Each of the following illustrations presents a video from the testing dataset of either UCF-Crime or XD-Violence. For UCF-Crime, the threshold used to classify a frame as normal or abnormal is derived from the area under the receiver operating characteristic curve (AUC). This threshold corresponds to the point that maximizes the difference between the true positive rate and false positive rate. For XD-Violence, the threshold for anomaly detection is based on the area under the precision-recall curve (AP), and it is the point that maximizes the product of precision and recall. When a frame's anomaly score exceeds this threshold, it is classified as anomalous, and this is visually indicated by a red bounding box around the video. In the lower figure, red shaded areas depict temporal ground-truth anomalies, complemented by a red slider indicating the progression of time within the video.

The video shows a man assaulting a woman in an attempt to steal her handbag, leading to the woman fighting back. LAVAD accurately identifies the anomalous segments in the video, and the captions precisely convey the content of the scene.

The video shows an office environment where individuals are working at their desks without any unusual incidents. LAVAD consistently assigns a low anomaly score throughout the entire video duration.

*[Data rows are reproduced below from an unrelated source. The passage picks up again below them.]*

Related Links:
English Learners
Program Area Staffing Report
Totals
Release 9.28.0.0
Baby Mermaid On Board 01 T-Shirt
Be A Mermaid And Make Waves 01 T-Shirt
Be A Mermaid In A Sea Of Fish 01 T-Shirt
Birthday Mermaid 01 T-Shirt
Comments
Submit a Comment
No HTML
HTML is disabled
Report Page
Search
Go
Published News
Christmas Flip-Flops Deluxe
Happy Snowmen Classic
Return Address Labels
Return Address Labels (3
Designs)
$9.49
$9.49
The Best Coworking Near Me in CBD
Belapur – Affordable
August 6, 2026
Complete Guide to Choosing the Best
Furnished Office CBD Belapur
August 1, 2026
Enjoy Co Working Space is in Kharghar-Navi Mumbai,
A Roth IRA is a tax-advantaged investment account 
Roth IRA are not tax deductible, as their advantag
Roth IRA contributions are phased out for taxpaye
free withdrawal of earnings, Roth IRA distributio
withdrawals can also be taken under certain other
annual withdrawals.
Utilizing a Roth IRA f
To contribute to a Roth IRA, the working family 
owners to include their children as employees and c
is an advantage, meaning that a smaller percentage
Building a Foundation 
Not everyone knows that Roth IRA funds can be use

The video portrays a police-suspect shootout, and LAVAD accurately assigns a high anomaly score when the video is labeled abnormal. However, in its initial and final segments, labeled as normal, LAVAD also assigns high anomaly scores. This occurs because introductory text at the beginning leads the LLM to attribute elevated anomaly scores. Conversely, in the final part, our method correctly identifies abnormality, as there is a person on the ground who has been shot.

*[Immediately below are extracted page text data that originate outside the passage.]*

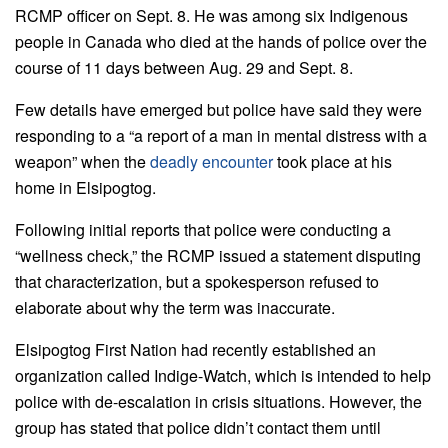
RCMP officer on Sept. 8. He was among six Indigenous
people in Canada who died at the hands of police over the
course of 11 days between Aug. 29 and Sept. 8.
Few details have emerged but police have said they were
responding to a “a report of a man in mental distress with a
weapon” when the
deadly encounter
took place at his
home in Elsipogtog.
Following initial reports that police were conducting a
“wellness check,” the RCMP issued a statement disputing
that characterization, but a spokesperson refused to
elaborate about why the term was inaccurate.
Elsipogtog First Nation had recently established an
organization called Indige-Watch, which is intended to help
police with de-escalation in crisis situations. However, the
group has stated that police didn’t contact them until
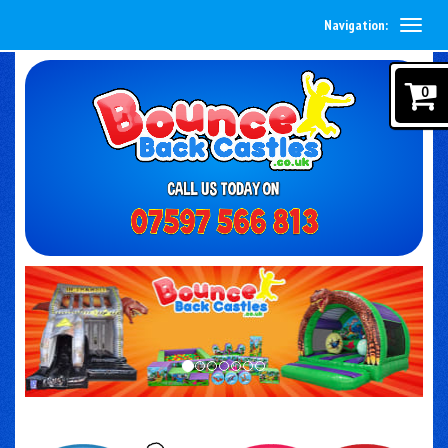
Navigation:
0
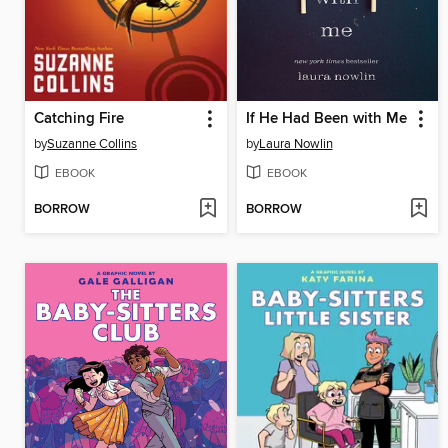
Catching Fire
If He Had Been with Me
by
Suzanne Collins
by
Laura Nowlin
EBOOK
EBOOK
BORROW
BORROW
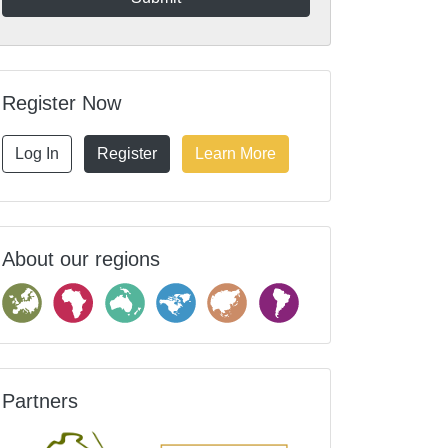
Register Now
Log In
Register
Learn More
About our regions
Partners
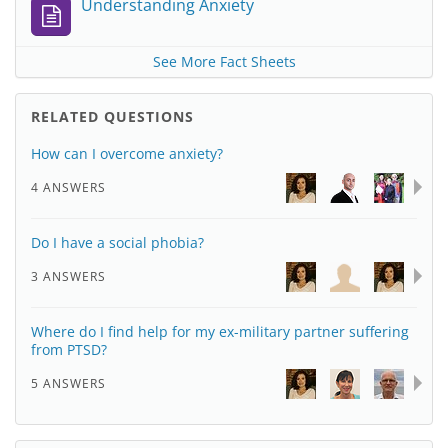
Understanding Anxiety
See More Fact Sheets
RELATED QUESTIONS
How can I overcome anxiety?
4 ANSWERS
Do I have a social phobia?
3 ANSWERS
Where do I find help for my ex-military partner suffering
from PTSD?
5 ANSWERS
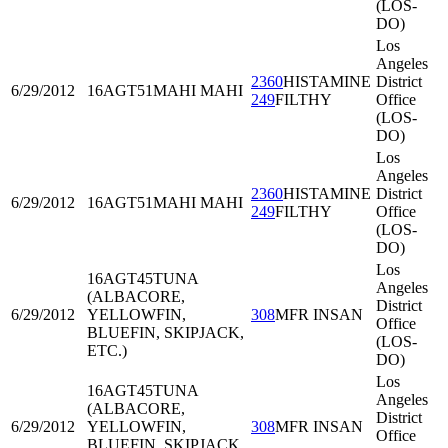
(LOS-
DO)
Los
Angeles
2360
HISTAMINE
District
6/29/2012
16AGT51
MAHI MAHI
249
FILTHY
Office
(LOS-
DO)
Los
Angeles
2360
HISTAMINE
District
6/29/2012
16AGT51
MAHI MAHI
249
FILTHY
Office
(LOS-
DO)
Los
16AGT45
TUNA
Angeles
(ALBACORE,
District
6/29/2012
YELLOWFIN,
308
MFR INSAN
Office
BLUEFIN, SKIPJACK,
(LOS-
ETC.)
DO)
Los
16AGT45
TUNA
Angeles
(ALBACORE,
District
6/29/2012
YELLOWFIN,
308
MFR INSAN
Office
BLUEFIN, SKIPJACK,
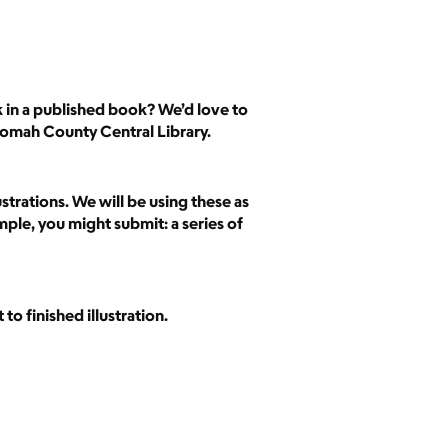
k in a published book? We’d love to
nomah County Central Library.
strations. We will be using these as
mple, you might submit: a series of
to finished illustration.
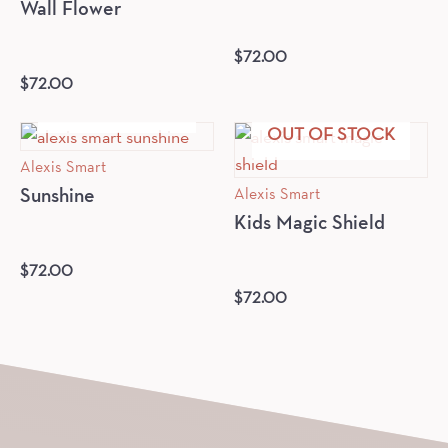
Wall Flower
$
72.00
$
72.00
OUT OF STOCK
OUT OF STOCK
Alexis Smart
Alexis Smart
Sunshine
Kids Magic Shield
$
72.00
$
72.00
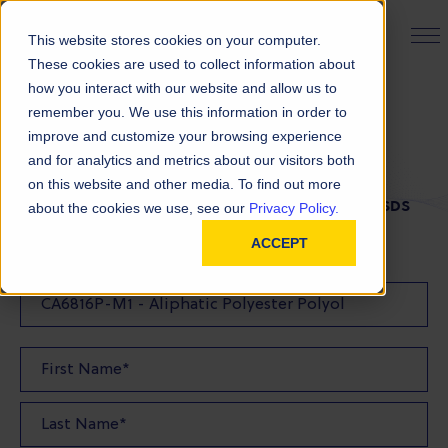
PRODUCT FINDER
This website stores cookies on your computer.
These cookies are used to collect information about
how you interact with our website and allow us to
remember you. We use this information in order to
SDS Request
improve and customize your browsing experience
and for analytics and metrics about our visitors both
on this website and other media. To find out more
FILL OUT THE FORM BELOW TO REQUEST YOUR SDS
about the cookies we use, see our
Privacy Policy.
ACCEPT
SDS Requested:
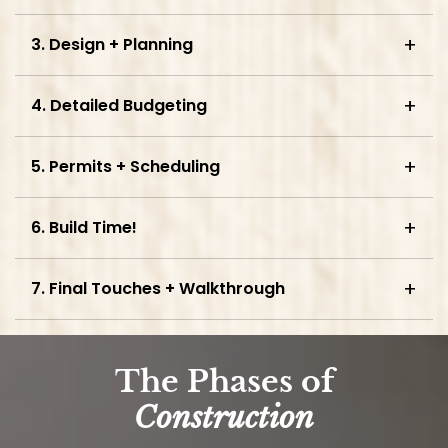
3. Design + Planning
4. Detailed Budgeting
5. Permits + Scheduling
6. Build Time!
7. Final Touches + Walkthrough
The Phases of
Construction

The video shows a group of men attempting burglary. In the portion labeled abnormal, LAVAD assigns a high anomaly score. However, false abnormal instances occur because the summary caption suggests the presence of a man stealing a car. Although the video does depict a man acting suspiciously near a car, this leads to an inaccurate anomaly assignment.

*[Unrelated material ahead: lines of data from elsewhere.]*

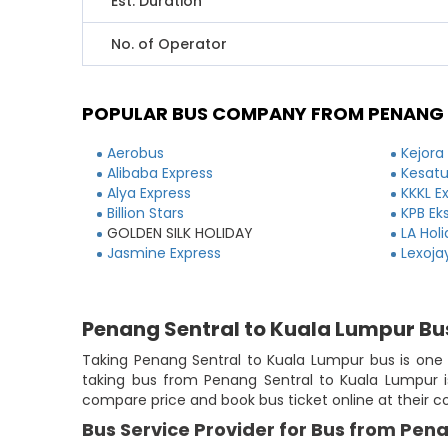
Est. Duration
No. of Operator
POPULAR BUS COMPANY FROM PENANG 
Aerobus
Kejora
Alibaba Express
Kesatu
Alya Express
KKKL E
Billion Stars
KPB Ek
GOLDEN SILK HOLIDAY
LA Hol
Jasmine Express
Lexoja
Penang Sentral to Kuala Lumpur Bu
Taking Penang Sentral to Kuala Lumpur bus is one o
taking bus from Penang Sentral to Kuala Lumpur is
compare price and book bus ticket online at their 
Bus Service Provider for Bus from Pen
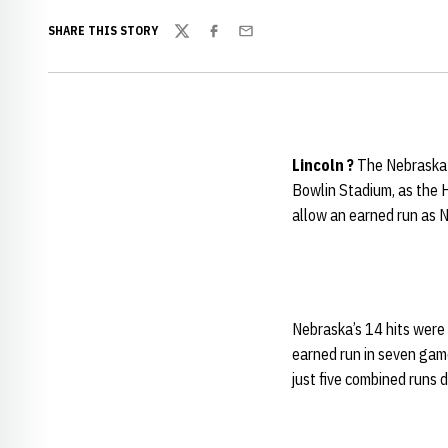
SHARE THIS STORY
Twitter
Facebook
Email
Lincoln ?
The Nebraska 
Bowlin Stadium, as the 
allow an earned run as 
Nebraska’s 14 hits were 
earned run in seven game
just five combined runs d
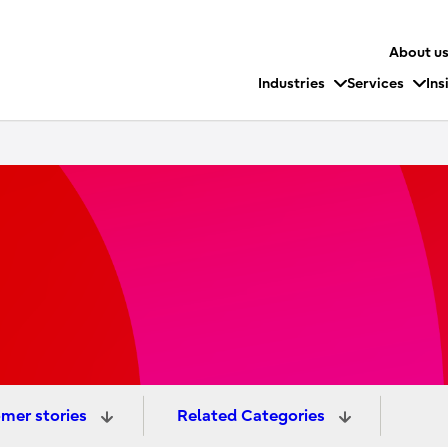
About u
Industries
Services
Ins
mer stories
Related Categories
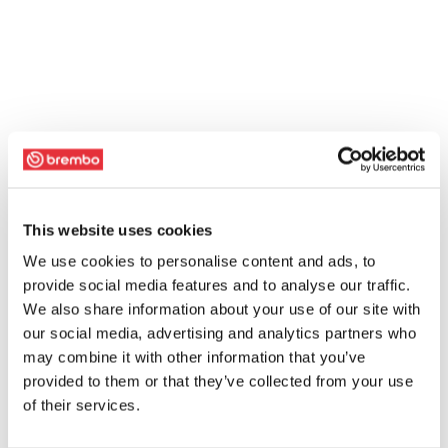
This website uses cookies
We use cookies to personalise content and ads, to
provide social media features and to analyse our traffic.
We also share information about your use of our site with
our social media, advertising and analytics partners who
may combine it with other information that you’ve
provided to them or that they’ve collected from your use
of their services.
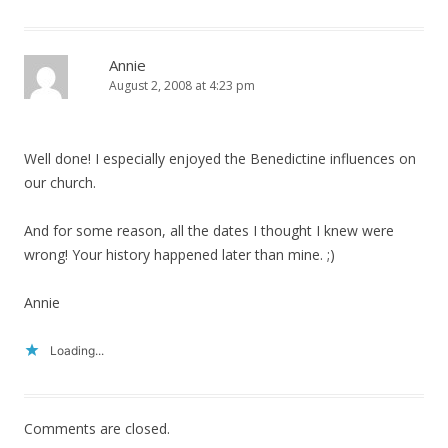
Annie
August 2, 2008 at 4:23 pm
Well done! I especially enjoyed the Benedictine influences on
our church.
And for some reason, all the dates I thought I knew were
wrong! Your history happened later than mine. ;)
Annie
Loading...
Comments are closed.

The video shows a hockey game with players engaged in a fight. LAVAD accurately assigns a high anomaly score to the segments of the video that capture the fighting scenes.

The video shows a fight between martial artists. LAVAD accurately assigns a high anomaly score to the segments capturing the fighting scenes.

The video shows a small airplane flying over a snowy mountain, with a building exploding. LAVAD assigns a higher anomaly score to the segments corresponding to the summary caption indicating an explosion.

The video shows a driving simulation. LAVAD consistently assigns low anomaly scores for more than 17,500 frames.